Bien que je fusse nue, je ne sentais pas la fraîcheur de la nuit.

La joue contre le panneau inférieur, je chuchotais :

— Jess, ne me chassez pas… Puisque je vous dis que ça n’a pas d’importance. Vous avez bien fait d’arrêter votre auto sur la voie… Elle n’a eu que ce qu’elle méritait. C’était une putain, Jess… Rien qu’une putain ! Gardez-moi, Jess. Moi je vous aimerai toujours. Je n’aurai jamais d’autre homme que vous ! Jamais !

Il n’a pas rouvert, et pendant des heures j’ai parlé à ce rais de lumière jaune filtrant sous sa porte.

CHAPITRE XVIII

J’ai dû retourner à ma chambre, bien sûr ; en tout cas, je n’en conserve pas le moindre souvenir. De même j’ai dormi sans trop le savoir. Peut-on appeler ça du sommeil ? N’est-ce pas en réalité un simple engourdissement de mon cerveau saturé de chagrin ?

Je me souviens avoir prêté l’oreille désespérément pour essayer de situer les faits et gestes de Monsieur. Mais je ne percevais que les gambades folles du vent dans le jardin.

Lorsque j’ai repris conscience, l’horreur de la situation m’est apparue, impitoyable, à la morne lumière du jour. Il n’y avait plus de soleil. Je savais que, pour la première fois, cette maison avait cessé d’être « l’île » et qu’elle s’était incorporée à la grisaille de ma triste banlieue.

Dorénavant, j’habitais le tableau de ce peintre qui était venu derrière notre jardin, brosser la toile la plus déprimante du monde.

Je n’aurais pas dû dire à Jess que j’étais au courant. Certes il avait commis cet acte dont je l’accusais, mais comme tout le monde l’ignorait il ne devait pas se sentir réellement coupable.

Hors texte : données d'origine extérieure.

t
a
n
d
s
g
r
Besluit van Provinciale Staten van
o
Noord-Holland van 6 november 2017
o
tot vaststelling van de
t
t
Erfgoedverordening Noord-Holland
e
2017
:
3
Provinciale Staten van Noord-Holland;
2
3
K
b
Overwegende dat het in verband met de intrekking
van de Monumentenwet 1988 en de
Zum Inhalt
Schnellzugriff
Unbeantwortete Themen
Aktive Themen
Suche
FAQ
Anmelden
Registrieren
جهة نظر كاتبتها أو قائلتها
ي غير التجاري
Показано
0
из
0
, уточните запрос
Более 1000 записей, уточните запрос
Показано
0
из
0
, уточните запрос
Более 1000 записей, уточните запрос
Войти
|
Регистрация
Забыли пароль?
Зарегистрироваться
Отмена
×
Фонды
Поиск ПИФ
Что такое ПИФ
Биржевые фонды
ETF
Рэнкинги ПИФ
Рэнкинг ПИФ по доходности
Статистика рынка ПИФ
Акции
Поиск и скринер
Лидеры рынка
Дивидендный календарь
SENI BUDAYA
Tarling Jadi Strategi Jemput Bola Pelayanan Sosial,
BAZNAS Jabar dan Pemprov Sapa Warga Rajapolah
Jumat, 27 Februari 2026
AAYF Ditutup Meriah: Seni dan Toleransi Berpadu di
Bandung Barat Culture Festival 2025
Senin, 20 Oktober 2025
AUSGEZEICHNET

Maintenant ce ne serait jamais plus pareil. Quelqu’un savait ! Et parce que quelqu’un savait, il devenait un assassin pour de bon.

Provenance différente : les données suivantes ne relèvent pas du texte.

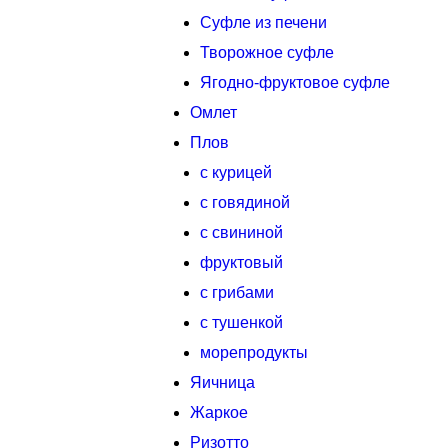
Суфле из печени
Творожное суфле
Ягодно-фруктовое суфле
Омлет
Плов
с курицей
с говядиной
с свининой
фруктовый
с грибами
с тушенкой
морепродукты
Яичница
Жаркое
Ризотто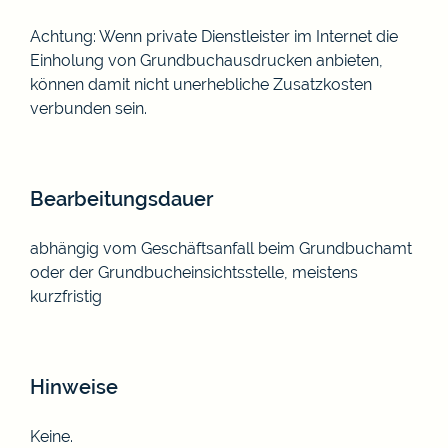
Achtung: Wenn private Dienstleister im Internet die
Einholung von Grundbuchausdrucken anbieten,
können damit nicht unerhebliche Zusatzkosten
verbunden sein.
Bearbeitungsdauer
abhängig vom Geschäftsanfall beim Grundbuchamt
oder der Grundbucheinsichtsstelle, meistens
kurzfristig
Hinweise
Keine.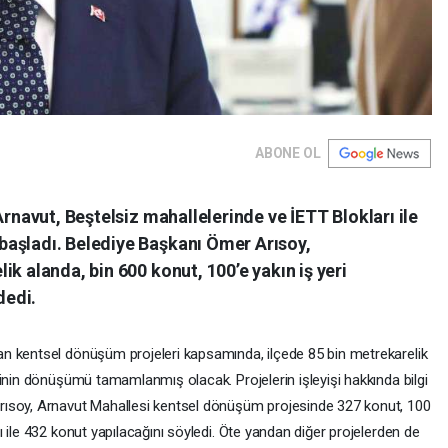
ABONE OL
Arnavut, Beştelsiz mahallelerinde ve İETT Blokları ile
başladı. Belediye Başkanı Ömer Arısoy,
k alanda, bin 600 konut, 100’e yakın iş yeri
dedi.
n kentsel dönüşüm projeleri kapsamında, ilçede 85 bin metrekarelik
inin dönüşümü tamamlanmış olacak. Projelerin işleyişi hakkında bilgi
rısoy, Arnavut Mahallesi kentsel dönüşüm projesinde 327 konut, 100
 ile 432 konut yapılacağını söyledi. Öte yandan diğer projelerden de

Mon réveille-matin indiquait huit heures. En temps normal, j’étais levée depuis belle lurette à ce moment de la journée. Mais je n’avais pas la force de mettre le pied par terre, de m’habiller et de retrouver ma cuisine. D’ailleurs, je devais avoir un peu de température car je frissonnais et ça me brûlait un peu dans la poitrine lorsque je respirais trop profondément.

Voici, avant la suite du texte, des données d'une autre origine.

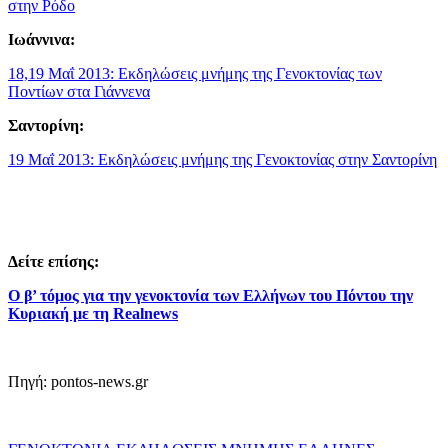
στην Ρόδο
Ιωάννινα:
18,19 Μαΐ 2013: Εκδηλώσεις μνήμης της Γενοκτονίας των
Ποντίων στα Γιάννενα
Σαντορίνη:
19 Μαΐ 2013: Εκδηλώσεις μνήμης της Γενοκτονίας στην Σαντορίνη
Δείτε επίσης:
Ο β’ τόμος για την γενοκτονία των Ελλήνων του Πόντου την
Κυριακή με τη Realnews
Πηγή: pontos-news.gr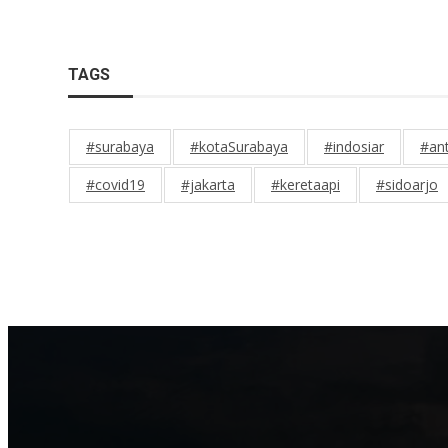
TAGS
#surabaya
#kotaSurabaya
#indosiar
#an
#covid19
#jakarta
#keretaapi
#sidoarjo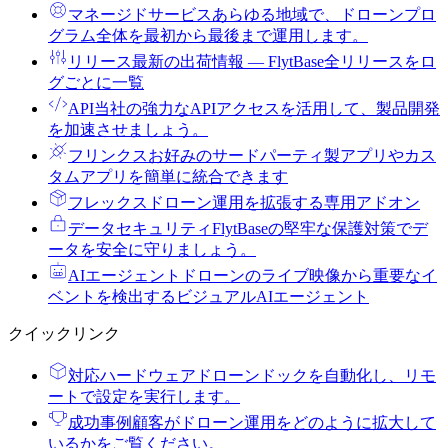
マネージドサービス
あらゆる地域で、ドローンプロ
グラム全体を最初から最後まで運用します。
リリース
最新の出荷情報 ― FlytBase全リリースをロ
グごとに一覧
API
当社の強力なAPIアクセスを活用して、製品開発
を加速させましょう。
フリンクス
お好みのサードパーティ製アプリやカス
タムアプリを簡単に統合できます
フレックス
ドローン運用を拡張する専用アドオン
データセキュリティ
FlytBaseの堅牢な保護対策でデ
ータを安全に守りましょう。
AIエージェント
ドローンのライブ映像から重要なイ
ベントを検出するビジュアルAIエージェント
クイックリンク
対応ハードウェア
ドローンドックを自動化し、リモ
ートで設定を実行します。
成功事例
顧客がドローン運用をどのように拡大して
いるかをご覧ください。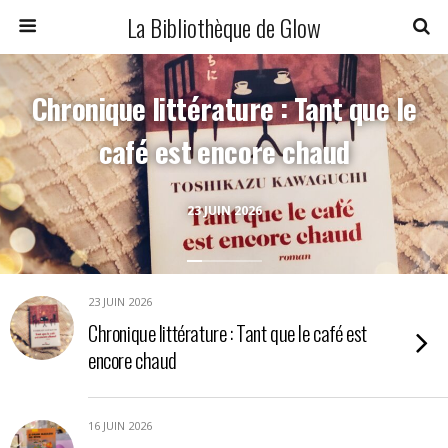
La Bibliothèque de Glow
Chronique littérature : Tant que le
café est encore chaud
23 JUIN 2026
23 JUIN 2026
Chronique littérature : Tant que le café est
encore chaud
16 JUIN 2026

Je suis restée au lit. Le silence de la maison m’inquiétait. Aucun bruit ne provenait de sa chambre. À huit heures et demie, enfin, la douche a crépité dans la salle de bains. Il se levait, un peu en retard, mais il accomplissait les rites quotidiens.

Sans doute pensait-il que je lui préparais son café et ses œufs sur le plat comme chaque matin ?

Un instant plus tard il est descendu. Je suivais ses déplacements dans la maison. Il est allé à la cuisine.

Il s’y est à peine arrêté ; simplement il a donné un coup de brosse à ses chaussures. Il ferait son deuil du breakfast pour une fois.

Ensuite il est sorti. Allait-il partir sans s’occuper de moi ? Il me semblait qu’il avait une ficelle liée à la taille, une longue ficelle dont je tenais l’autre extrémité. Jess pouvait s’éloigner, filer même jusqu’au bout du monde, toujours ce lien ténu l’unirait à moi sans qu’il s’en doute.

Le grincement de la barrière, le ronflement de l’auto, le lourd claquement de la portière… Il partait bel et bien. Tant pis, ça n’avait pas d’importance. J’ai remonté les draps jusqu’à mon nez pour jouir pleinement de ma fièvre. Il est bon, parfois, de croupir dans la touffeur d’un lit. Cette couche constituait l’ultime abri. Supposez que je me sois trouvée sur une banquise en train de dériver vers le Sud ? À mesure que la température se serait élevée, la banquise aurait fondu.

Eh bien, la banquise Rooland avait fondu et il ne restait d’elle que ces trois mètres de matelas sur lesquels je pouvais flotter encore un peu avant de me retrouver à la mer.

Le ronron de l’auto, le lourd claquement de la portière, le grincement de la barrière ! Pas de doute : Jess revenait.

Son pas dans le couloir, puis dans l’escalier, enfin sur le palier. Son pas arrêté devant ma porte. La porte qui finit par s’ouvrir à regret sur un veuf aux traits tirés.

Il avait mis un costume que je ne lui connaissais pas : à grosses rayures mauves et bleues. Une chemise mauve. Dans l’ensemble, on aurait presque dit une gerbe de lilas. Et pourtant ça faisait triste, ça faisait deuil !

Il avait son chapeau sur la tête, un chapeau de paille comme toujours, avec un ruban trop large.